Work instruction:
Retype, word for word, every line of the records below starting at the one that contains "als Affiliate!" and ending at the one that contains "den Button unten und schreibe uns eine"; include both of those lines and nothing more.

Source material:
------
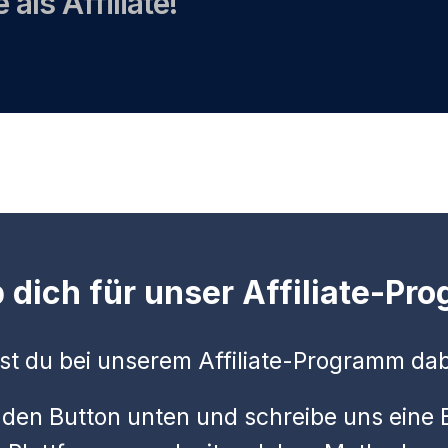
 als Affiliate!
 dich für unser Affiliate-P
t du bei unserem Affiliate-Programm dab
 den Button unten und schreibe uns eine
------
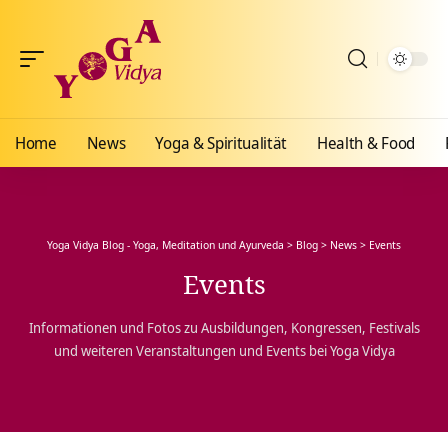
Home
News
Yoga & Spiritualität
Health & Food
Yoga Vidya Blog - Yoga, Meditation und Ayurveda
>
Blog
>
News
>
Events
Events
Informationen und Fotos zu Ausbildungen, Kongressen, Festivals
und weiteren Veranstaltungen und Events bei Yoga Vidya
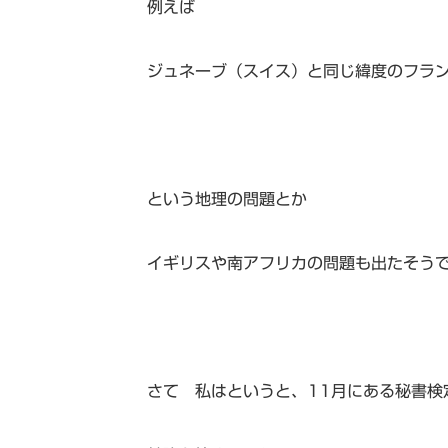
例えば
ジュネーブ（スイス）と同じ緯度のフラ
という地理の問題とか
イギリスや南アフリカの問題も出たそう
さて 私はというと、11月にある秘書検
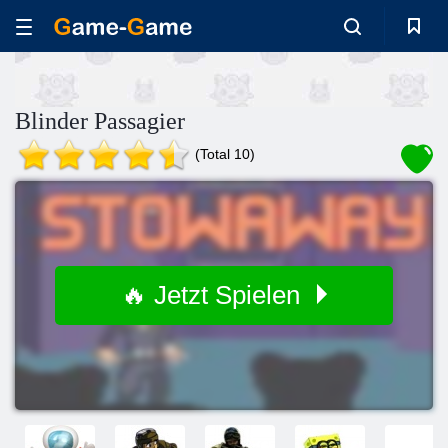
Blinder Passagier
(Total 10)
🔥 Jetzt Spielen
------
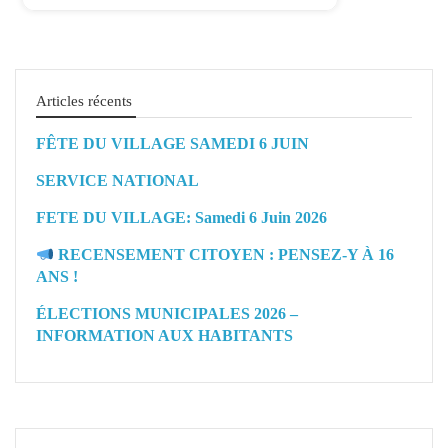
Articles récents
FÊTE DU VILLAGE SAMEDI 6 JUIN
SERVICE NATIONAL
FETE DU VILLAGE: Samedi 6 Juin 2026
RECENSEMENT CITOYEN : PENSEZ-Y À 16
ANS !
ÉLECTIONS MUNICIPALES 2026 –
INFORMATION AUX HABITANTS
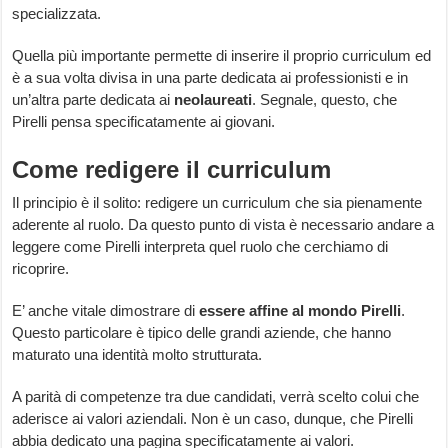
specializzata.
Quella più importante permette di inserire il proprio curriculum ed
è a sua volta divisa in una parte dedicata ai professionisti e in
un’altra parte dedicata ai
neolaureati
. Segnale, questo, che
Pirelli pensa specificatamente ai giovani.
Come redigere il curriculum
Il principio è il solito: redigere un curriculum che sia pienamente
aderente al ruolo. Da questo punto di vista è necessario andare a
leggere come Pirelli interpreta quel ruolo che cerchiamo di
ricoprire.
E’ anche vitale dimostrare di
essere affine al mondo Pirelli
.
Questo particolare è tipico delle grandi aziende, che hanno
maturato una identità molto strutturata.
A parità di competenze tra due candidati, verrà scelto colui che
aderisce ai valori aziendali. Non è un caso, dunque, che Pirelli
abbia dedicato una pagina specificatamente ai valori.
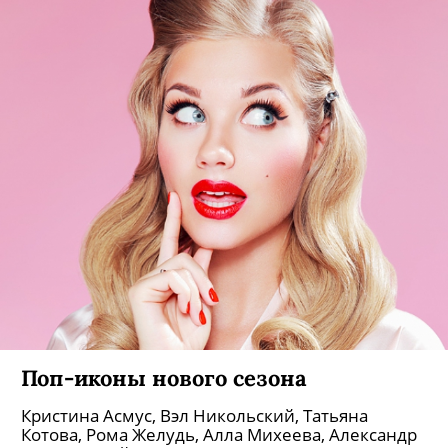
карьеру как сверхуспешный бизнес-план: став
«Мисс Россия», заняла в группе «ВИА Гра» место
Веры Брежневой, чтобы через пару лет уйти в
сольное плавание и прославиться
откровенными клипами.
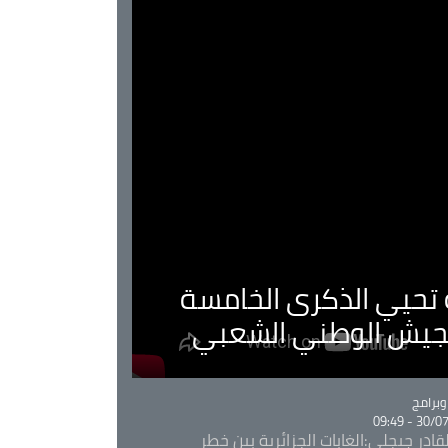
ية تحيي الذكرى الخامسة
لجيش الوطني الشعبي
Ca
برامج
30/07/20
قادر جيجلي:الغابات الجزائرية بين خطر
------
Expected answer:
 als Affiliate!
 dich für unser Affiliate-P
t du bei unserem Affiliate-Programm dab
 den Button unten und schreibe uns eine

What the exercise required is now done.